Nicole Mari le Samedi 23 Février 2013 à 22:10

La population corse est en pleine croissance, au vu du dernier recensement de l’INSEE. Cette croissance n’est pas le fait d’une fécondité insulaire exceptionnelle, mais d’une immigration en plein essor. Michel Castellani, élu territorial de Femu a Corsica, professeur d'économie et responsable pédagogique du Master 2 administration des entreprises à Corte, décrypte, pour Corse Net Infos, les données démographiques actualisées et met en lumière un certain nombre de dynamiques, révélatrices de l’évolution de la société insulaire. Il dévoile quelques réalités inquiétantes.



Population corse : Le choc migratoire
- Quel principal enseignement tirez-vous du dernier recensement de la population corse ?
- D’abord, une croissance soutenue. Ces 10 dernières années, la population de l’île a augmenté de 49.175 unités. Soit, 16 % en dix ans. C’est considérable ! Si l’on prend 2006 comme année de base, la Corse enregistre une croissance démographique de 5,3 %, soit plus du double de la moyenne française (2,22 %).
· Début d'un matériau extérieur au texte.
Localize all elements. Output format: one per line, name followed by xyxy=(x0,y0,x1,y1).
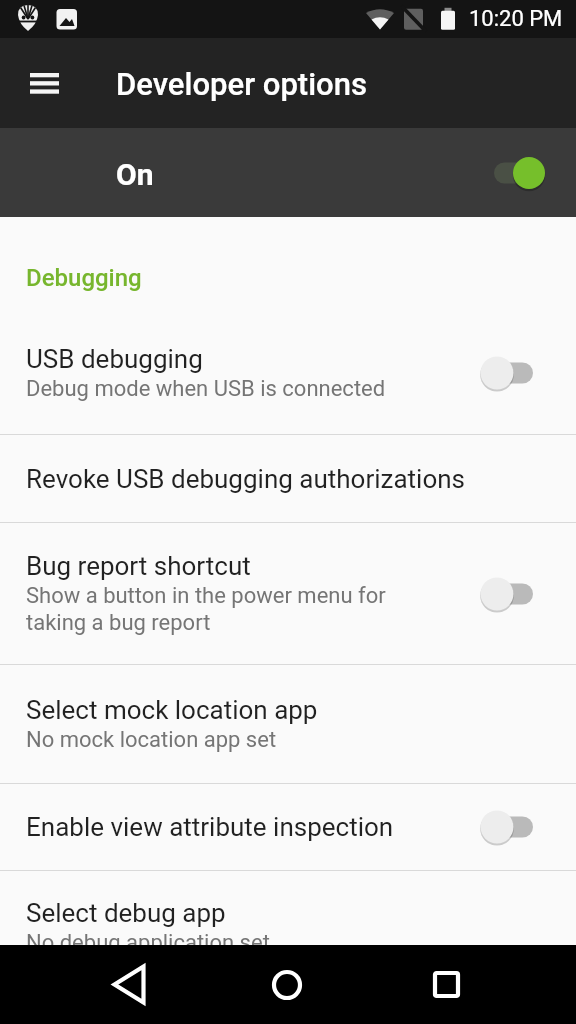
staticText: Select mock location app xyxy=(26,695,318,725)
staticText: No mock location app set xyxy=(26,727,277,753)
button[interactable] xyxy=(97,945,161,1024)
button[interactable] xyxy=(255,945,319,1024)
button[interactable]: Select mock location app xyxy=(0,665,576,783)
staticText: Debug mode when USB is connected xyxy=(26,376,386,402)
staticText: Revoke USB debugging authorizations xyxy=(26,464,466,494)
button[interactable] xyxy=(480,356,533,390)
button[interactable]: USB debugging xyxy=(0,312,576,434)
button[interactable] xyxy=(480,810,533,844)
button[interactable]: Revoke USB debugging authorizations xyxy=(0,435,576,522)
button[interactable]: On xyxy=(0,128,576,217)
staticText: 10:20 PM xyxy=(469,6,563,32)
button[interactable] xyxy=(494,156,545,190)
staticText: Select debug app xyxy=(26,898,226,928)
staticText: Enable view attribute inspection xyxy=(26,812,394,842)
button[interactable]: Select debug app xyxy=(0,871,576,945)
button[interactable]: Enable view attribute inspection xyxy=(0,784,576,870)
button[interactable]: Bug report shortcut xyxy=(0,523,576,664)
staticText: Bug report shortcut xyxy=(26,551,251,581)
staticText: Debugging xyxy=(26,264,142,292)
staticText: On xyxy=(116,157,154,192)
staticText: No debug application set xyxy=(26,930,270,945)
staticText: Show a button in the power menu for taki… xyxy=(26,583,386,636)
button[interactable] xyxy=(414,945,478,1024)
staticText: Developer options xyxy=(116,66,368,102)
staticText: USB debugging xyxy=(26,344,203,374)
button[interactable] xyxy=(480,577,533,611)
button[interactable] xyxy=(18,57,70,109)
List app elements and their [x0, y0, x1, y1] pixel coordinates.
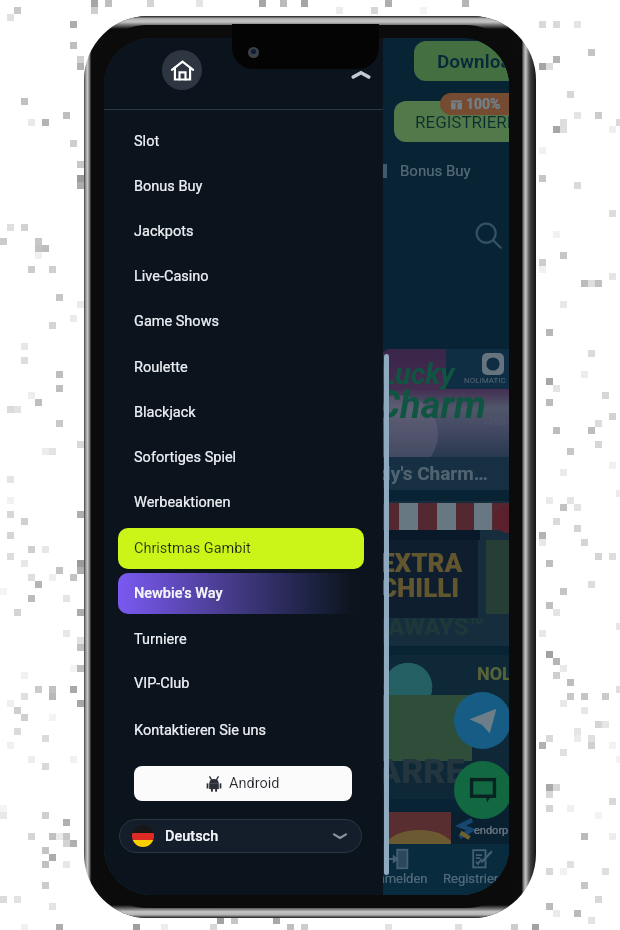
button[interactable]: Live-Casino [104, 254, 383, 299]
staticText: AWAYS™ [388, 613, 484, 641]
staticText: NOLIMATIC [464, 376, 506, 385]
staticText: REGISTRIEREN [415, 112, 509, 132]
staticText: NOLIMIT [477, 663, 509, 684]
staticText: Slot [134, 133, 160, 150]
button[interactable]: Telegram [454, 692, 509, 749]
staticText: Newbie's Way [134, 585, 223, 602]
staticText: Download [437, 50, 509, 72]
staticText: Anmelden [369, 871, 428, 886]
button[interactable]: Game Shows [104, 299, 383, 344]
staticText: Turniere [134, 631, 187, 648]
button[interactable]: Live chat [454, 761, 509, 819]
staticText: Live-Casino [134, 268, 209, 285]
staticText: EXTRA [380, 548, 463, 578]
button[interactable]: Anmelden [357, 844, 439, 895]
staticText: Bonus Buy [134, 178, 203, 195]
button[interactable]: VIP-Club [104, 661, 383, 706]
staticText: VIP-Club [134, 675, 190, 692]
staticText: Charm [380, 383, 486, 428]
staticText: Bonus Buy [400, 162, 471, 180]
staticText: Blackjack [134, 404, 196, 421]
button[interactable]: Home [162, 50, 202, 90]
staticText: dy's Charm… [380, 462, 488, 484]
staticText: Registrierung [443, 871, 509, 886]
staticText: Lucky [380, 357, 455, 391]
button[interactable]: Newbie's Way [118, 573, 364, 614]
button[interactable]: Turniere [104, 617, 383, 662]
button[interactable]: Sofortiges Spiel [104, 435, 383, 480]
staticText: deluxe [484, 409, 509, 429]
button[interactable]: Christmas Gambit [118, 528, 364, 569]
staticText: Christmas Gambit [134, 540, 251, 557]
staticText: endorphina [474, 824, 509, 837]
staticText: Kontaktieren Sie uns [134, 722, 267, 739]
staticText: CHILLI [380, 573, 460, 603]
staticText: ARRE [380, 751, 465, 791]
button[interactable]: Slot [104, 119, 383, 164]
button[interactable]: Werbeaktionen [104, 480, 383, 525]
staticText: Sofortiges Spiel [134, 449, 237, 466]
staticText: Jackpots [134, 223, 194, 240]
button[interactable]: Collapse menu [341, 55, 381, 95]
staticText: Game Shows [134, 313, 220, 330]
button[interactable]: Jackpots [104, 209, 383, 254]
button[interactable]: Registrierung [440, 844, 509, 895]
staticText: Werbeaktionen [134, 494, 231, 511]
button[interactable]: Deutsch [119, 819, 362, 853]
staticText: Deutsch [165, 828, 219, 845]
button[interactable]: Android [134, 766, 352, 801]
button[interactable]: Kontaktieren Sie uns [104, 708, 383, 753]
button[interactable]: Roulette [104, 345, 383, 390]
button[interactable]: Bonus Buy [104, 164, 383, 209]
button[interactable]: Blackjack [104, 390, 383, 435]
staticText: Android [229, 775, 280, 792]
staticText: 100% [466, 96, 501, 112]
staticText: Roulette [134, 359, 188, 376]
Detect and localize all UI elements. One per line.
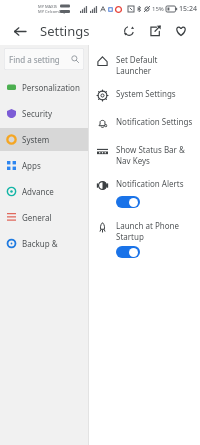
staticText: Show Status Bar &	[116, 144, 185, 155]
staticText: Nav Keys	[116, 155, 150, 166]
staticText: System Settings	[116, 88, 176, 99]
button[interactable]: Toggle on	[116, 196, 140, 208]
button[interactable]: Advance Features	[0, 180, 88, 203]
button[interactable]: Set Default	[89, 54, 200, 76]
staticText: MY MAXIS	[38, 4, 58, 9]
staticText: Personalization	[22, 82, 80, 93]
staticText: Advance Features	[22, 186, 88, 197]
button[interactable]: Backup & Restore	[0, 232, 88, 255]
button[interactable]: System Settings	[89, 88, 200, 102]
button[interactable]: Security	[0, 102, 88, 125]
staticText: Notification Alerts	[116, 178, 184, 189]
staticText: Set Default	[116, 54, 158, 65]
staticText: Find a setting	[9, 54, 60, 65]
button[interactable]: Refresh	[118, 20, 140, 42]
button[interactable]: Show Status Bar &	[89, 144, 200, 166]
staticText: Launch at Phone	[116, 220, 179, 231]
staticText: 15%	[152, 5, 164, 13]
button[interactable]: Personalization	[0, 76, 88, 99]
button[interactable]: Favorite	[170, 20, 192, 42]
button[interactable]: Toggle on	[116, 246, 140, 258]
button[interactable]: Notification Alerts	[89, 178, 200, 208]
button[interactable]: System	[0, 128, 88, 151]
staticText: Security	[22, 108, 53, 119]
staticText: Launcher	[116, 65, 152, 76]
button[interactable]: Notification Settings	[89, 116, 200, 130]
staticText: System	[22, 134, 50, 145]
button[interactable]: Share	[144, 20, 166, 42]
staticText: Apps	[22, 160, 41, 171]
staticText: Settings	[40, 22, 90, 40]
staticText: Backup & Restore	[22, 238, 88, 249]
staticText: Startup	[116, 231, 144, 242]
button[interactable]: Find a setting	[4, 48, 84, 70]
staticText: Notification Settings	[116, 116, 193, 127]
staticText: MY CelcomDigi	[38, 9, 67, 14]
button[interactable]: Apps	[0, 154, 88, 177]
button[interactable]: General	[0, 206, 88, 229]
button[interactable]: Back	[8, 20, 30, 42]
button[interactable]: Launch at Phone	[89, 220, 200, 258]
staticText: General	[22, 212, 52, 223]
staticText: 15:24	[179, 4, 197, 14]
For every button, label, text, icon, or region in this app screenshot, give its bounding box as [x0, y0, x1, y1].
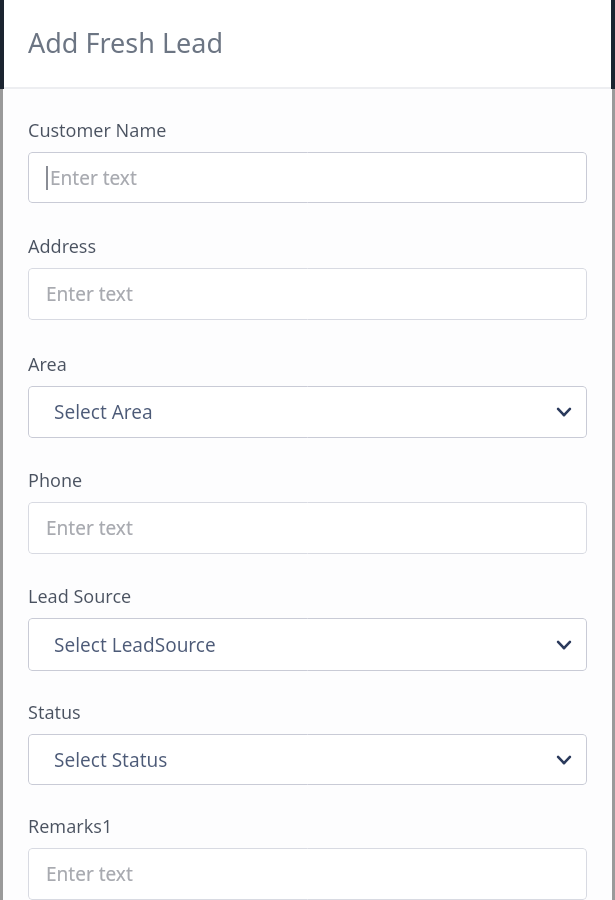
staticText: Phone	[28, 468, 83, 493]
staticText: Enter text	[46, 861, 133, 887]
button[interactable]: Enter text	[28, 502, 587, 554]
staticText: Area	[28, 352, 67, 377]
button[interactable]: Enter text	[28, 848, 587, 900]
button[interactable]: Select LeadSource	[28, 618, 587, 671]
staticText: Add Fresh Lead	[28, 24, 224, 61]
staticText: Remarks1	[28, 814, 113, 839]
staticText: Enter text	[46, 515, 133, 541]
staticText: Enter text	[46, 281, 133, 307]
staticText: Select LeadSource	[54, 632, 216, 658]
staticText: Lead Source	[28, 584, 132, 609]
staticText: Address	[28, 234, 97, 259]
staticText: Customer Name	[28, 118, 167, 143]
staticText: Status	[28, 700, 81, 725]
button[interactable]: Select Status	[28, 734, 587, 785]
staticText: Select Status	[54, 747, 168, 773]
staticText: Select Area	[54, 399, 153, 425]
button[interactable]: Enter text	[28, 152, 587, 203]
staticText: Enter text	[50, 165, 137, 191]
button[interactable]: Select Area	[28, 386, 587, 438]
button[interactable]: Enter text	[28, 268, 587, 320]
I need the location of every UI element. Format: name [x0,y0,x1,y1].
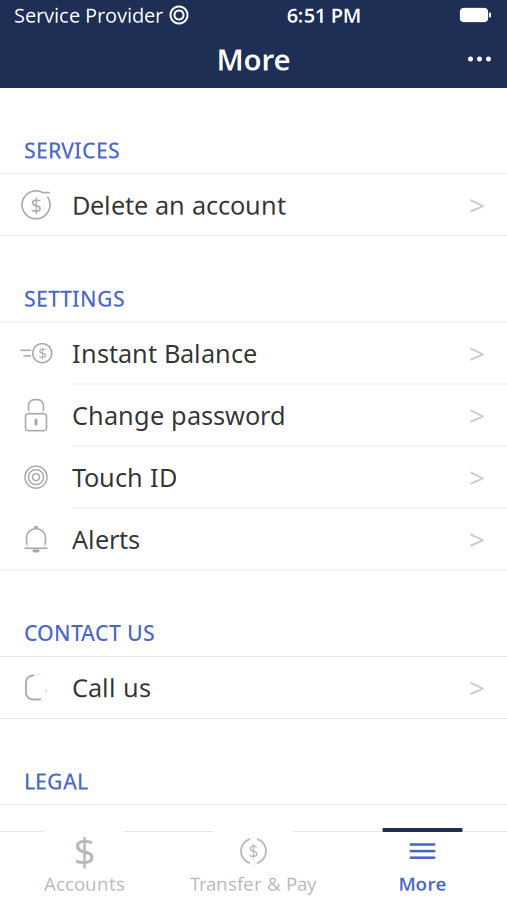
staticText: SETTINGS [24,284,125,313]
staticText: > [469,335,485,372]
staticText: CONTACT US [24,619,155,647]
staticText: > [469,397,485,434]
staticText: Call us [72,671,151,704]
button[interactable]: Alerts [0,509,507,571]
staticText: Accounts [44,871,125,896]
button[interactable]: $ [0,174,507,236]
button[interactable]: Call us [0,657,507,719]
staticText: $ [74,825,96,877]
staticText: More [398,871,446,896]
button[interactable]: More [338,828,507,900]
staticText: Touch ID [72,460,177,494]
button[interactable]: More options [452,40,507,78]
staticText: > [469,459,485,496]
staticText: > [469,521,485,558]
button[interactable]: Change password [0,385,507,447]
staticText: > [469,669,485,706]
staticText: 6:51 PM [287,2,362,28]
staticText: LEGAL [24,767,88,795]
staticText: $ [248,840,258,863]
staticText: Transfer & Pay [190,871,317,896]
button[interactable]: $ [0,828,169,900]
staticText: $ [30,192,42,218]
staticText: Delete an account [72,188,286,222]
button[interactable]: $ [169,828,338,900]
staticText: SERVICES [24,136,120,164]
staticText: > [469,186,485,223]
staticText: More [216,40,290,78]
staticText: Service Provider [14,2,163,28]
button[interactable]: Touch ID [0,447,507,509]
button[interactable]: $ [0,323,507,385]
staticText: Alerts [72,522,140,556]
staticText: $ [38,343,46,363]
staticText: Instant Balance [72,336,257,370]
staticText: Change password [72,398,286,432]
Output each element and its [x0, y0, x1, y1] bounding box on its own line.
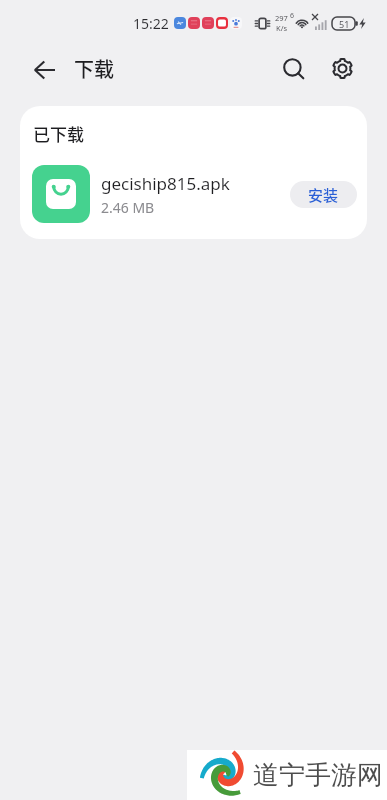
staticText: 安装 [308, 184, 339, 206]
staticText: geciship815.apk [101, 172, 230, 195]
staticText: 道宁手游网 [253, 759, 383, 792]
button[interactable]: geciship815.apk [20, 165, 367, 223]
staticText: 15:22 [133, 14, 169, 33]
staticText: 2.46 MB [101, 198, 155, 217]
button[interactable]: Search [277, 53, 311, 87]
staticText: 6 [290, 11, 295, 21]
button[interactable]: Settings [325, 53, 359, 87]
staticText: 下载 [74, 54, 114, 83]
button[interactable]: 安装 [290, 181, 357, 208]
staticText: 已下载 [33, 121, 84, 146]
button[interactable]: Back [27, 53, 61, 87]
staticText: 51 [339, 18, 350, 30]
staticText: 297 [275, 13, 288, 23]
staticText: K/s [276, 23, 288, 33]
Elle croît davantage que toutes les autres régions, même celles qui sont, traditionnellement, les plus attractives et les plus dynamiques, comme le Languedoc-Roussillon qui affiche un taux de 4,03 % ou la région PACA et son taux de 1,74 %. Avec cette poussée démographique, les choses changent profondément.
 
- C’est-à-dire ?
- Notre île a touché son minimum contemporain au début des années 60 avec 165.000 habitants, elle approche maintenant du double. Un doublement en un demi-siècle ! Si elle avait suivi le même rythme, la France, qui s’est pourtant accrue de plus de 20 millions d’âmes, en compterait actuellement près de 93 millions. Cette augmentation des densités se traduit par une pression toujours plus affirmée sur le foncier, sur l’immobilier et, d’une façon générale, sur le milieu naturel.
 
- Les Corses font-ils plus d’enfants que la moyenne nationale ?
Non. L’évolution naturelle est, depuis longtemps, modeste. De 1945 à 1962, en plein baby boom, l’île n’a enregistré que 49.861 naissances pour 41.157 décès. De 1962 à 2010, 137.438 naissances pour 129.148 décès. Depuis l’après guerre, l’excédent naturel, c’est-à-dire le différentiel naissances-décès, est donc demeuré très modéré. Le départ de nombreux jeunes sur le continent et un vieillissement prononcé du corps social sont responsables d’une fécondité faible et d’une mortalité soutenue. Actuellement, l’excédent naturel ne dépasse guère la centaine d’unités par an.
 
- Alors, comment expliquez-vous cette forte croissance ?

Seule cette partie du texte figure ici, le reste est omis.